The original Thacker Dairy Road band hatched six years ago by White and co-founder Jeff Yetter in southeast Greensboro. Their vision was to have a different sound but one that people could sing and dance to.

About a year and a half ago, former lead singer Molly McGinn left to start her own band. The existing band needed a new lead singer, so Thorne, who had sung in church and in school choirs, decided to audition.

White says, "After Andrea (Thorne) left the audition, my husband Jeremy said, 'Well, I guess you've just hired your new lead singer."

With the band complete, Thacker Dairy Road began practicing for its first album. While the songs are penned by White, Thorne and Casstevens, the whole band gets credit for song arrangement.

The result is an eclectic and musically accomplished compilation of 11 tunes ranging from sultry, "Sugar," to remorseful, "Regretful Seeds," to a heavenly duo sung a cappella by White and Thorne at the end of track 10, "Sweet Silence."

"Our band has been through a lot, but we're stronger for it and better musicians," White says. "We've tried to be there for each other, and that kind of commitment makes me proud."

This spring, White will play fiddle with Jim Avett at MerleFest. She plays on his new CD, "Tribes," and Thorne also sings harmony.

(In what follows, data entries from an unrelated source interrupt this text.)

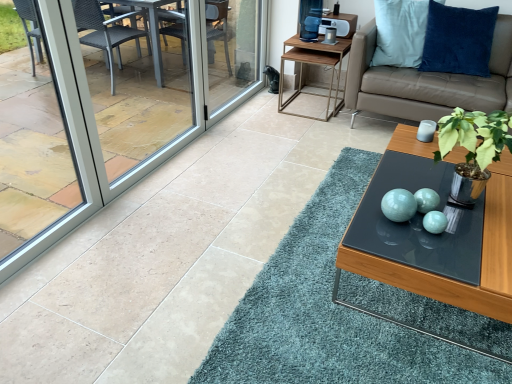 At what (x,y) coordinates should I click in order to perform the action: click on free point behind matte turquoise spheres at center. Please return your answer as a coordinate pair (x, y). Looking at the image, I should click on pos(381,190). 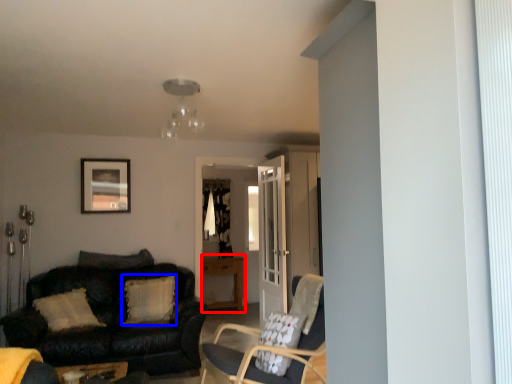 Question: Among these objects, which one is nearest to the camera, table (highlighted by a red box) or pillow (highlighted by a blue box)?

Choices:
 (A) table
 (B) pillow

Answer: (B) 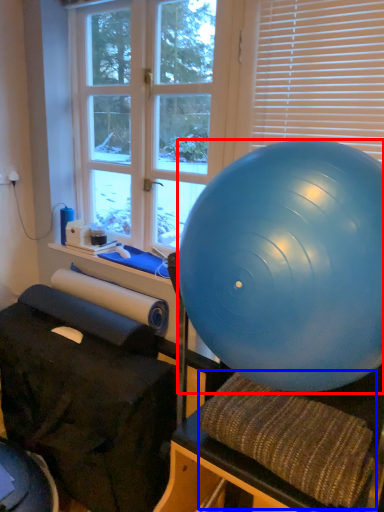 Question: Which object appears farthest to the camera in this image, ball (highlighted by a red box) or bean bag chair (highlighted by a blue box)?

Choices:
 (A) ball
 (B) bean bag chair

Answer: (B)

White also will move four and a half hours from Greensboro to Highlands, where she is "choosing to be with my husband, the love of my life, and commute to Greensboro for my passion."

In the meantime, the members of Thacker Dairy Road are psyched about their first album and release party. Another CD is already in the works, and they hope to find management soon and book tours.

"I feel like we're looking over the edge of a cliff," White says. "We feel like at our launch party, we'll just jump off and open our parachutes and fly."